Design of the High-Level Chart API
This level is the closest to the original GoG. But because we also have the mid- and low-level APIs, we can make this level much more restrictive and less compositional. Our goal at this level is to match user intentions of the form "I want to make a bar chart."
That being said, these charts still produce GoFish scenegraphs so they can be transformed by coordinate systems, layered, added as marks to chart pipelines, etc. This preserves a lot (all?) of the compositional power of the GoG.
Do Less
The name of the game here is do less. Do less inference than you think. Cover fewer chart types with one function call than you might want to. This keeps things readable and predictable. It also makes contributing examples easier, because they don't have to be as general.
Inference at this level of abstraction also breaks down really quickly. What might work well for bar charts or bars, lines, and areas, quickly breaks down for more complex charts like waffles, boxes, and mosaics.
Chart names at this level carry semantic/pragmatic meaning. If we allow too much flexibility in e.g. a bar chart, then the name "bar chart" loses its meaning.
Leave Space for Chart-Type DSLs
Don't try to do too much in a flat API for things like waffles or mosaics. That's a nice space for a domain-specific language (DSL) to express these charts. For example, the Atom grammar for unit charts could be ported. Or we could port productplots. These are useful for collections of charts that have hierarchical structure, but have domain-specific primitives with more restrictive structure than the mid-level API.
Forks Not Taken
The Road to Gantt Charts
One thing we might naturally want to try is changing the traditional encoding style:
barChart(data, { x: "x", y: "y" });to
barChart(data, { x: "x", h: "y" });since bars really use height to encode information. This makes switching between vertical and horizontal bars a little harder, because we also have to switch x and h to y and w. But also this affords a spec like:
barChart(data, { x: "x", h: "y", y: "group" });And what should that mean? Maybe something like a Gantt chart, except that Gantt charts can have multiple bars in the same group whereas a bar chart can't (except for stacking, which isn't the same thing).
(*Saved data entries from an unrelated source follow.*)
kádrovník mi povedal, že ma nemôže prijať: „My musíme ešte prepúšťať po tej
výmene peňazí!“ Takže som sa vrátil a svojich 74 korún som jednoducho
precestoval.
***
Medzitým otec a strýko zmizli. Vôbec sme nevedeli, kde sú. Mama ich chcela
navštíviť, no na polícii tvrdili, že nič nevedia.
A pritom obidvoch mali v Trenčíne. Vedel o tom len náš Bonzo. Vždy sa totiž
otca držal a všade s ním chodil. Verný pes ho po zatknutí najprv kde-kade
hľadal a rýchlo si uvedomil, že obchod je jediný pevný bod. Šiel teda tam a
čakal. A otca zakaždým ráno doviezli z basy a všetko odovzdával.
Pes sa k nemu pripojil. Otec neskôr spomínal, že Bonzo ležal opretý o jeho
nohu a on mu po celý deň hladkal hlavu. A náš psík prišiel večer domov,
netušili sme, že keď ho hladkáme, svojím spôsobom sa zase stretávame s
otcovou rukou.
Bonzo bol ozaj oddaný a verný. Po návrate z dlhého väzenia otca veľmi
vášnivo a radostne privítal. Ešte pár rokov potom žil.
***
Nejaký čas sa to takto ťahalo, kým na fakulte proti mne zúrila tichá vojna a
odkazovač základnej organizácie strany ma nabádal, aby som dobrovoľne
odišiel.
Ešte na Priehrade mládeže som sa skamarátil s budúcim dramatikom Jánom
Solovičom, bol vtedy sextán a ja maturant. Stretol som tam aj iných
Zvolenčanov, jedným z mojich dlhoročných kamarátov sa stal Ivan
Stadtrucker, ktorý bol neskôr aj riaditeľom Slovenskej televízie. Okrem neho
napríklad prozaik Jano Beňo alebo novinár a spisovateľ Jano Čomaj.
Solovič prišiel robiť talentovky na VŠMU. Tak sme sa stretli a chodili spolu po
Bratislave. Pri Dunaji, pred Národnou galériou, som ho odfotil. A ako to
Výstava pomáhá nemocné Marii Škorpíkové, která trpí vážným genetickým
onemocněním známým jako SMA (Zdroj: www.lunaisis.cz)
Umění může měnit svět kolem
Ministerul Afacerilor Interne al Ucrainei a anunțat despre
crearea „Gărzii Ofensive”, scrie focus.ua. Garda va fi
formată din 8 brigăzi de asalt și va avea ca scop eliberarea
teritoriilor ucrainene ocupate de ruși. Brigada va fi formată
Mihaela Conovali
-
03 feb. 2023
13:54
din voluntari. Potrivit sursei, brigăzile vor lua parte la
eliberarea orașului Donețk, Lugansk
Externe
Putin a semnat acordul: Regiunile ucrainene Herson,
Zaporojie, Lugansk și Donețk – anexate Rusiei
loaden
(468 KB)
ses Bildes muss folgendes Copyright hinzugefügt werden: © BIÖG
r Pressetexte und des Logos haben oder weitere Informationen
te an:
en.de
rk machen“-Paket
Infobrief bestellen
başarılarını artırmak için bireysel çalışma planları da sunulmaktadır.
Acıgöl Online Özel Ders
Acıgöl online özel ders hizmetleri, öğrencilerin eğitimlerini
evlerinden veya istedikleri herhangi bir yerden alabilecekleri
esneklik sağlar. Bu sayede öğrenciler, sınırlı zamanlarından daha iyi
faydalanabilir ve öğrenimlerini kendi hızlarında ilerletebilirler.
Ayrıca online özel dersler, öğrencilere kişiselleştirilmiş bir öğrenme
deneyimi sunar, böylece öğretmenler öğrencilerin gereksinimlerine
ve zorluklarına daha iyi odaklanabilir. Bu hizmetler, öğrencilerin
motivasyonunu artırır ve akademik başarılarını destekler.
I checked ggplot2 and plotnine and actually a lot of charts do just fine with x and y without resorting to x and h, which might be slightly higher cognitive load at this level of abstraction. x and y act more like axes than dimensions at this level (also consistent with ggplot2 where if you give x and y, but no marks, it will still render an empty coordinate space of the proper size). Moreover, at a later time we can still stuff more data into each axis by giving it an option like this: x: { ... }. That works well for e.g. box and whisker charts, which can take quartile information.
It's possible we'll revisit and modify this decision later, but right now I like erring on the side of familiarity, because (i) I don't think we should take advantage of the Gantt chart affordance and (ii) the mid- and low-level APIs do a good job at being explicit about visual structure, so if you really wanna be aware that a bar chart encodes data with height, then look at those abstraction levels!
The Road to Auto
Another thing I tried is the Vega-Lite approach. Suppose we don't just have encoding channels, but we also know the types associated with those channels. Then we might ask, for example, what happens if we have a bar chart where x and y are both continuous values? Or both discrete? Maybe we'd get a scatterplot and a heatmap, respectively. This road leads to the auto mark like in Observable Plot.
I looked back on this design option, and I realized that I'd misunderstood how Vega-Lite's bar mark works. I thought that it made a scatterplot if you use two continuous values, but that's only if the two values are the same field! (And in that case it still ends up stacking the y-axis...) So there are really a lot of heuristics going on inside that bar mark. I'd like to avoid that complexity, but I think we can still be fairly predictable in how we handle other data types. For example, we could, like Vega-Lite when the fields are different, make a bar chart with continuous positioning on the x-axis when both fields are continuous.
For now we will just error on data types we don't expect (or treat them as the types we do expect) and revisit this decision when we have more complex examples to look at.